CHARLESTON — Wyoming East's basketball success isn't a surprise. What has been is how it has been achieved.

The previous years in which the Lady Warriors made championship appearances — 2016, 2018 and 2019 — they were led by perennial first-team all-staters. 

This year's team made a run and won because it had unselfish players willing to buy into their roles.

Skylar Davidson was the all-state engine that receives the notoriety and accolades, but she wasn't flanked by a group of players that took turns scoring 25 points each night. 

In an age when parents want kids to be the team's leading scorer and kids want the spotlight for themselves, East's players had specialized roles outside of the limelight and it's why they're champions.

Sarah Saunders was the senior that accepted her role as a rebounder and enforcer inside. She didn't live in the shadow of her sister Emily, the 2019 West Virginia Gatorade Player of the Year. She carved her own path as a defensive enforcer and rebounder, securing 17 boards in the state tournament.

Abby Russell accepted the challenge of guarding the other team's best player each night, even if it took away from her scoring opportunities. She held Parkersburg Catholic all-stater Leslie Huffman to 5-of-16 shooting from the field in the title game.

Hannah Blankenship moved from the wing to the post to help the undersized Lady Warriors add a rebounding presence. She had a double-double in the championship game, nailing three 3s as a floor-stretching forward.

"There's hardly nobody that gets me set up better than Skylar," Blankenship said. "She puts it in my pocket on time. I couldn't do it without my teammates. As far as rebounding goes I just did what I needed to do to win and I wanted to win.

Daisha Summers worked more as a point guard to rest Davidson off the ball and was tasked with guarding athletic players. She held Catholic all-stater Aaliyah Brunny to 5-of-15 shooting. 

"I knew the role I had to take," Summers said. "(Brunny) is really athletic, so I tried to play on her as best I could, but without my team helping I'd be in more trouble."

"Daisha had a really good tournament defensively," Boninsegna said. "She got (Scarlett Thomason) from Mingo Central as well. She got in foul trouble a lot, but her aggressiveness and her length helps her guard a player like that."

Colleen Lookabill, Kayley Bane and Madison Clark accepted their roles off the bench, keeping up the defensive intensity. When Summers, Russell and Blankenship picked up early fouls, the trio of underclassmen came over the final three minutes of the first half and helped East not only maintain the lead, but build on it.
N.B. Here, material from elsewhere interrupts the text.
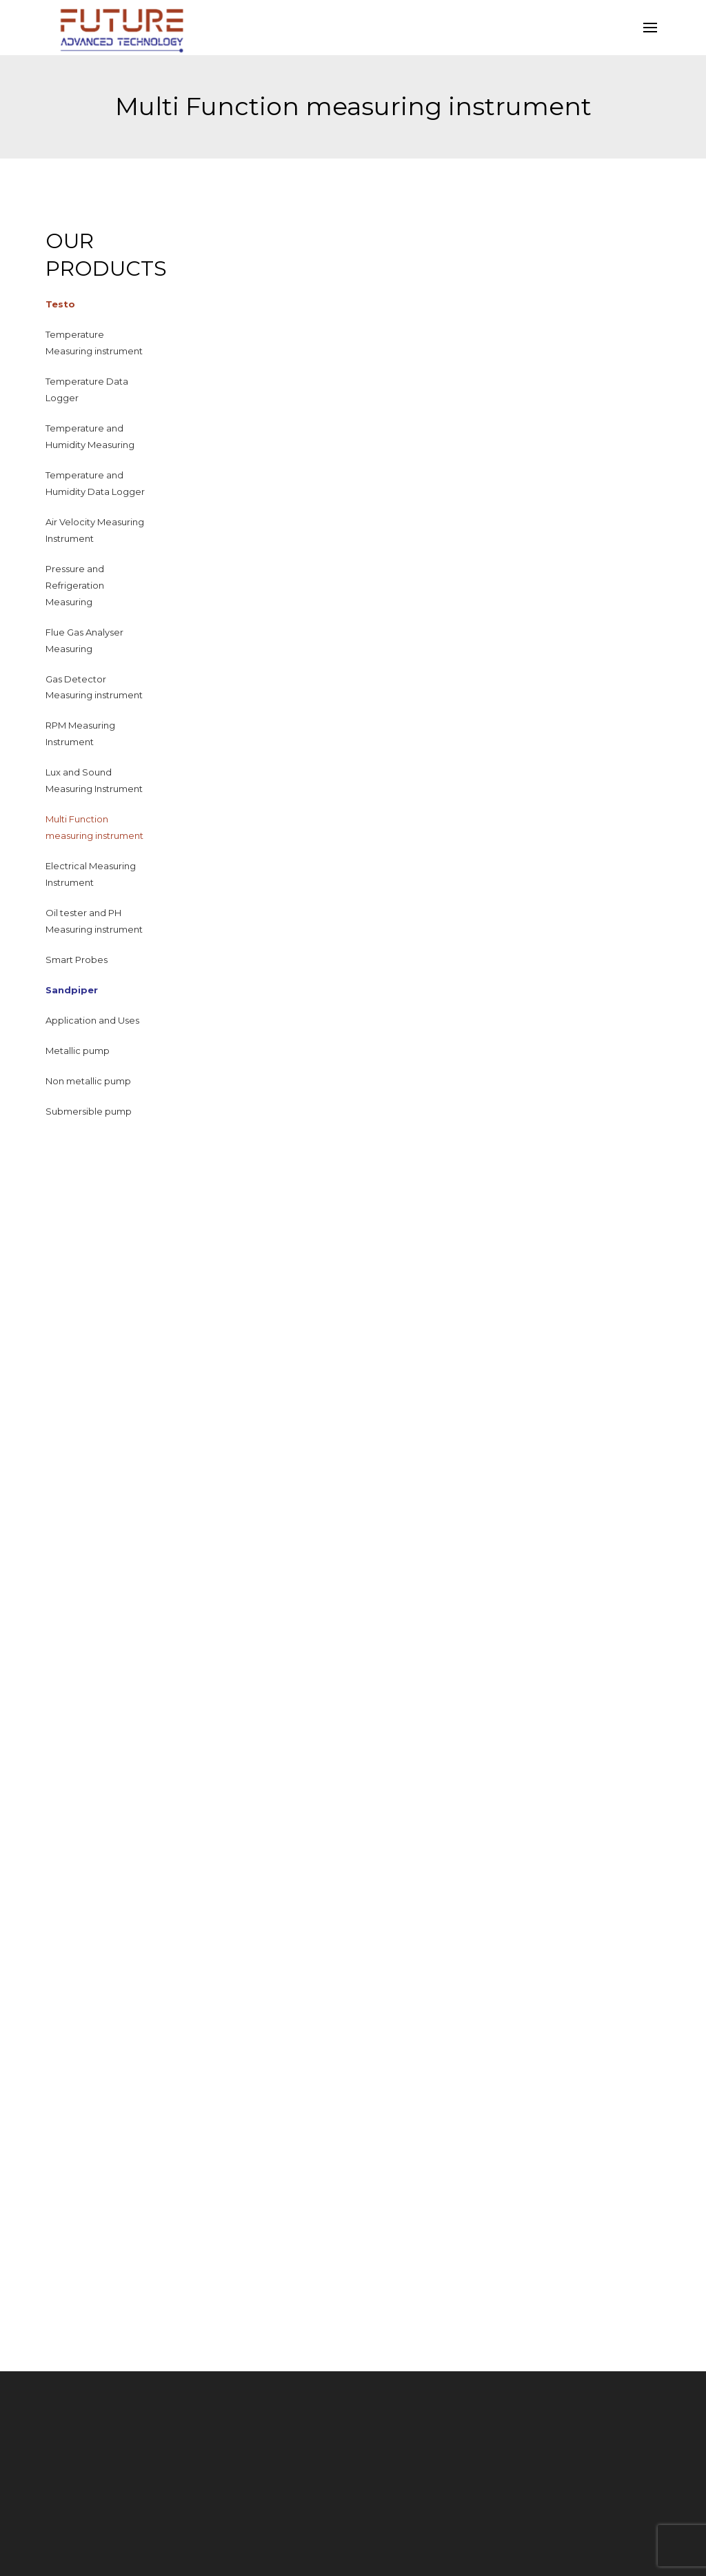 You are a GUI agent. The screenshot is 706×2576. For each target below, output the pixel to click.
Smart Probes (77, 959)
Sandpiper (72, 989)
These Lady Warriors not only bought into their roles on the team, they bought into playing defense on every play. During their three games in Charleston they forced an astounding 82 turnovers, good for 27.3 per game. They held Summers County all-stater Taylor Isaac to single digits in two meetings. They held Class AAAA Woodrow Wilson to its second-lowest point total of the season.

"We're fortunate to have kids that buy in and stay positive," East head coach Angie Boninsegna said after the team's sectional championship win against Summers County. "We wanted to be a good defensive team this year and we've done a good job at that. We've been blessed with good depth and health this season and the kids have done a wonderful job of doing what we ask.

"Our goal is to win a state championship and it always helps when you get players that can buy in to what you want to do. They've worked hard to stay in shape and healthy with the pandemic so we're just happy we're in the position to hopefully play in a state tournament. I always say keep the faith because I think it's important to not get down when things aren't going your way."

Boninsegna and the faith of her players had to buy in was well-rewarded.